Com o inseparável cigarro no bico, Tenório contava as histórias mais fantasiosas de que já se teve notícia, ao menos pelas bandas da Zona Oeste. Clássica era aquela em que ele narrava o convite que recebeu para descer do coletivo e adentrar a Mercedes de uma balzaquiana, linda:

- Ei, psiu, você: - desça do ônibus e venha para o meu carro. Agora.
- Quem, eu?
- Sim, você. Desça, e venha agora.


Apesar de resvalar na cômico algumas vezes, Tenório, também, não era o que se pode chamar de um doce de pessoa.

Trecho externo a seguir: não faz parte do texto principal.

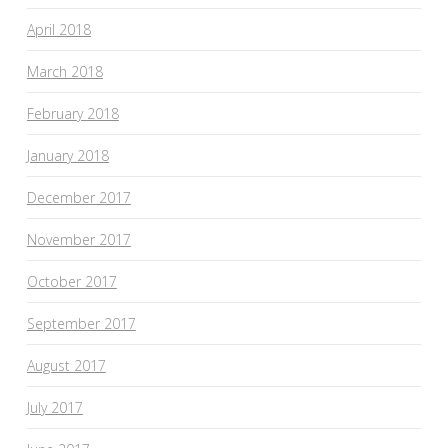
April 2018
March 2018
February 2018
January 2018
December 2017
November 2017
October 2017
September 2017
August 2017
July 2017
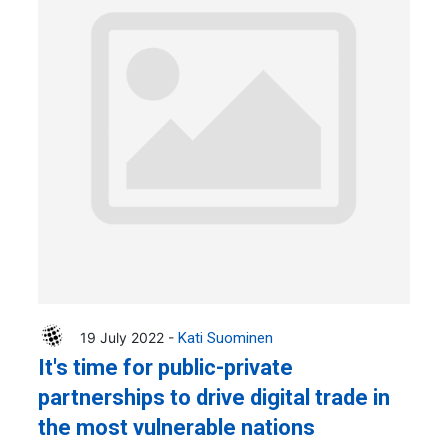
19 July 2022 -
Kati Suominen
It's time for public-private
partnerships to drive digital trade in
the most vulnerable nations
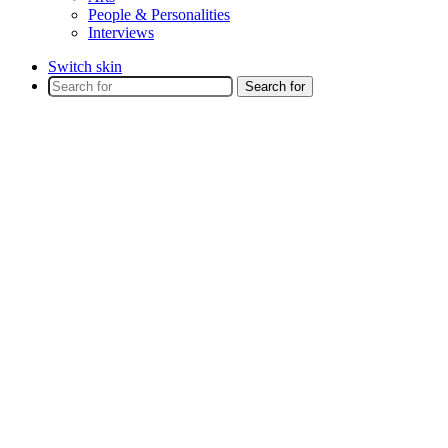
People & Personalities
Interviews
Switch skin
Search for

A lista das coisas que lhe chateavam era imensa: não gostava de tomar de banho, nem de que perguntassem a respeito; não gostava de quem conversava cutucando, nem de quem falava perto demais, nem de quem exagerava no tom da voz; não gostava de cigarro de filtro vermelho; não gostava de gente afoita; não gostava de ser interrompido quando narrava suas epopeias; não gostava de alma sebosa; não gostava de mulher metida; não gostava disso, daquilo, etc., etc., etc.

Para impor algum respeito, intercalava entre duas e três histórias, alguma muito sinistra, que falava de como um fulano foi "derrubado" por causa de alguma "fuleiragem" grande. No final, emendava:

- Também, pudera: depois de uma comédia dessa, o caba só podia tá pedindo pra morrer.

Donde "comédia" vinha a ser a ausência de R$ 5,00 para fechar a conta do bar, uma cobiçada fora de hora na mulher do próximo, uma entrada mais firme na pelada do fim de semana, e coisas do mesmo gênero. Certas vezes, o exagero passava despercebido. Noutras, entretanto, encucava alguém, que perguntava a Tenório se não era demais "derrubar" uma pessoa por coisa tão amena, pequena, boba, sem importância. Aí  era que ele deitava e rolava. Era tudo o que queria, era um passe na cara do gol, a faca e o queijo, o grande momento. Ao ouvir algum contraponto deste naipe de algum espectador, Tenório interrompia o gestual, fazia uma pausa teatral na conversa, pigarreava e tascava:

- Eu já matei por menos, visse?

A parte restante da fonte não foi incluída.